I don't think that guy paid attention to the video. Some of his points were addressed in the video, like people seeing what you're typing at the same time (which can be disabled if you want) (reason 2).
For reason 3, since Wave acts like a tree, you can actually talk behind people's backs without everyone else seeing your sub-conversation. Not to mention, you can spin off a Wave (branching for us version control folk) yet pick up changes to the original if you want to since it knows about it's parent. Then you can share the copied version with other people. If people will actually do that is another issue.
And for reason 1, the idea of editing the original (which is all version controlled so there is no data loss) is that you can have a concise thread of discussion rather than having to weed through many forwards and "hidden" added content in the replies.
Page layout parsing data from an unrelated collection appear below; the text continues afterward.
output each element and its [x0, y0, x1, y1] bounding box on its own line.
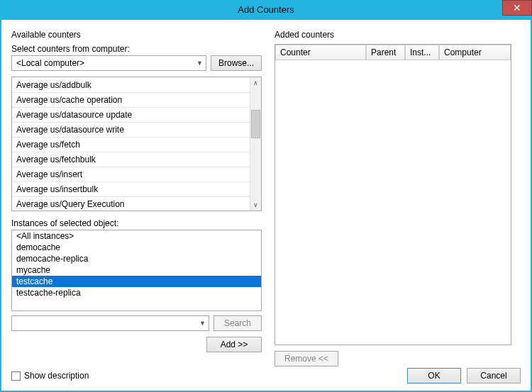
column-header-counter[interactable]: Counter: [275, 45, 366, 60]
added-counters-label: Added counters: [275, 30, 511, 40]
close-icon: ✕: [513, 2, 521, 13]
counter-item[interactable]: Average us/Query Execution: [12, 196, 250, 211]
select-computer-label: Select counters from computer:: [11, 44, 262, 54]
scrollbar-thumb[interactable]: [251, 110, 260, 138]
counter-item[interactable]: Average us/datasource write: [12, 122, 250, 137]
counter-item[interactable]: Average us/insert: [12, 167, 250, 181]
bottom-bar: Show description OK Cancel: [11, 368, 521, 383]
window-title: Add Counters: [238, 4, 294, 15]
instance-item[interactable]: <All instances>: [12, 230, 261, 242]
chevron-down-icon: ▼: [199, 320, 206, 327]
counters-list: Average us/addbulk Average us/cache oper…: [11, 77, 262, 211]
chevron-down-icon: ▼: [196, 60, 203, 67]
column-header-computer[interactable]: Computer: [439, 45, 511, 60]
show-description-label: Show description: [24, 371, 89, 381]
added-counters-table: Counter Parent Inst... Computer: [275, 44, 511, 345]
instance-item[interactable]: testcache-replica: [12, 287, 261, 298]
counter-item[interactable]: Average us/cache operation: [12, 92, 250, 107]
counter-item[interactable]: Average us/insertbulk: [12, 181, 250, 196]
instance-item[interactable]: democache-replica: [12, 253, 261, 264]
remove-button[interactable]: Remove <<: [275, 351, 338, 366]
computer-combo-value: <Local computer>: [16, 58, 84, 68]
counters-scrollbar[interactable]: ∧ ∨: [250, 77, 261, 211]
column-header-parent[interactable]: Parent: [366, 45, 405, 60]
available-counters-panel: Available counters Select counters from …: [11, 30, 262, 366]
browse-button[interactable]: Browse...: [211, 55, 262, 71]
counter-item[interactable]: Average us/addbulk: [12, 77, 250, 92]
instances-label: Instances of selected object:: [11, 218, 262, 228]
checkbox-icon: [11, 371, 21, 381]
ok-button[interactable]: OK: [407, 368, 461, 383]
show-description-checkbox[interactable]: Show description: [11, 371, 89, 381]
computer-combo[interactable]: <Local computer> ▼: [11, 55, 206, 71]
cancel-button[interactable]: Cancel: [467, 368, 521, 383]
counter-item[interactable]: Average us/fetchbulk: [12, 152, 250, 167]
added-counters-panel: Added counters Counter Parent Inst... Co…: [275, 30, 511, 366]
dialog-body: Available counters Select counters from …: [0, 20, 532, 392]
scroll-up-icon[interactable]: ∧: [253, 77, 258, 89]
counter-item[interactable]: Average us/datasource update: [12, 107, 250, 122]
close-button[interactable]: ✕: [502, 0, 532, 16]
add-button[interactable]: Add >>: [206, 337, 262, 352]
scrollbar-track[interactable]: [250, 89, 261, 199]
instance-search-combo[interactable]: ▼: [11, 315, 209, 331]
scroll-down-icon[interactable]: ∨: [253, 199, 258, 211]
counter-item[interactable]: Average us/fetch: [12, 137, 250, 152]
instance-item[interactable]: testcache: [12, 276, 261, 287]
column-header-inst[interactable]: Inst...: [405, 45, 439, 60]
title-bar: Add Counters ✕: [0, 0, 532, 20]
available-counters-label: Available counters: [11, 30, 262, 40]
instance-item[interactable]: mycache: [12, 264, 261, 276]
search-button[interactable]: Search: [214, 315, 262, 331]
table-header: Counter Parent Inst... Computer: [275, 45, 511, 60]
instances-list: <All instances> democache democache-repl…: [11, 230, 262, 311]
instance-item[interactable]: democache: [12, 242, 261, 253]
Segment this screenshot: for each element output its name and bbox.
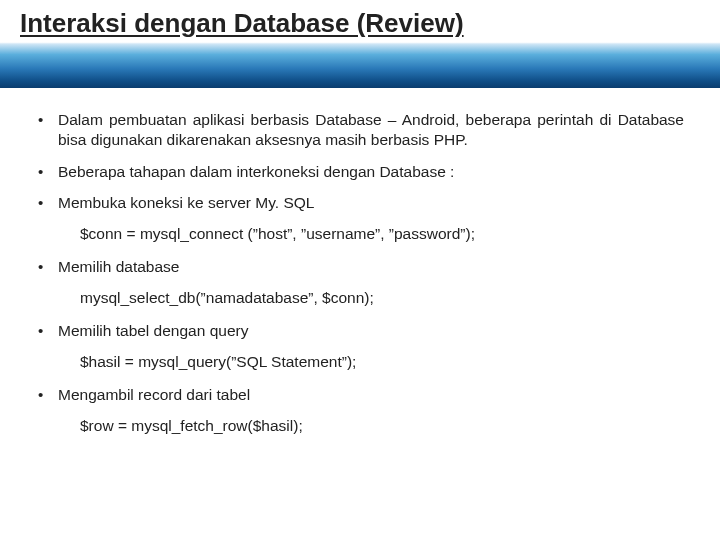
- bullet-item: Mengambil record dari tabel: [36, 385, 684, 405]
- bullet-list: Dalam pembuatan aplikasi berbasis Databa…: [36, 110, 684, 213]
- bullet-item: Memilih tabel dengan query: [36, 321, 684, 341]
- code-snippet: $hasil = mysql_query(”SQL Statement”);: [36, 353, 684, 371]
- slide-header: Interaksi dengan Database (Review): [0, 0, 720, 88]
- code-snippet: mysql_select_db(”namadatabase”, $conn);: [36, 289, 684, 307]
- slide-body: Dalam pembuatan aplikasi berbasis Databa…: [0, 88, 720, 461]
- bullet-item: Beberapa tahapan dalam interkoneksi deng…: [36, 162, 684, 182]
- bullet-list: Memilih database: [36, 257, 684, 277]
- slide-title: Interaksi dengan Database (Review): [20, 8, 464, 39]
- code-snippet: $row = mysql_fetch_row($hasil);: [36, 417, 684, 435]
- bullet-item: Dalam pembuatan aplikasi berbasis Databa…: [36, 110, 684, 150]
- bullet-list: Memilih tabel dengan query: [36, 321, 684, 341]
- code-snippet: $conn = mysql_connect (”host”, ”username…: [36, 225, 684, 243]
- bullet-list: Mengambil record dari tabel: [36, 385, 684, 405]
- bullet-item: Membuka koneksi ke server My. SQL: [36, 193, 684, 213]
- bullet-item: Memilih database: [36, 257, 684, 277]
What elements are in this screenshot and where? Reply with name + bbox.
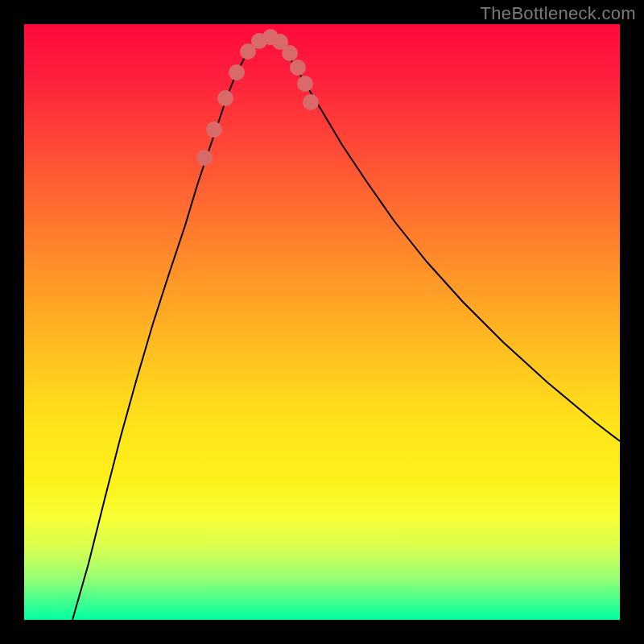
plot-area	[24, 24, 620, 620]
bottleneck-curve	[72, 36, 620, 620]
marker-dot	[262, 29, 279, 45]
curve-svg	[24, 24, 620, 620]
marker-dot	[206, 122, 222, 138]
marker-dot	[217, 90, 233, 106]
marker-dot	[297, 76, 313, 92]
marker-dot	[251, 33, 267, 49]
marker-dot	[290, 60, 306, 76]
highlight-markers	[196, 29, 319, 166]
chart-frame: TheBottleneck.com	[0, 0, 644, 644]
marker-dot	[272, 34, 288, 50]
marker-dot	[229, 64, 245, 80]
marker-dot	[303, 94, 319, 110]
watermark-text: TheBottleneck.com	[481, 3, 636, 24]
marker-dot	[196, 150, 213, 166]
marker-dot	[282, 45, 298, 61]
marker-dot	[240, 43, 256, 60]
Some of the demos, like the chess match I think are actually really cool. I tried explaining this to some non-technical friends of mine this weekend and they just didn't get as excited as me, so maybe I'm wrong in thinking this is going to be widely adopted. I'm seeing most people get hung up on the lack of perceived usefulness of the collaboration aspects of the technology.
I wonder if you can remove people from the Wave later (like if they haven't made contributions). I get the feeling it's sort of like a message board where the person who created the Wave is the owner and can actually destroy the Wave if they want to, as seen when the demo shows the guy finishing the Wave and then removing it from the other person's screen repeatedly. Either way, I'm sure it's going to fun to play with. Something tells me now though that it might take a while for non-tech people to adopt, but I'm guessing tech people (especially intranet type stuff) will grow quickly.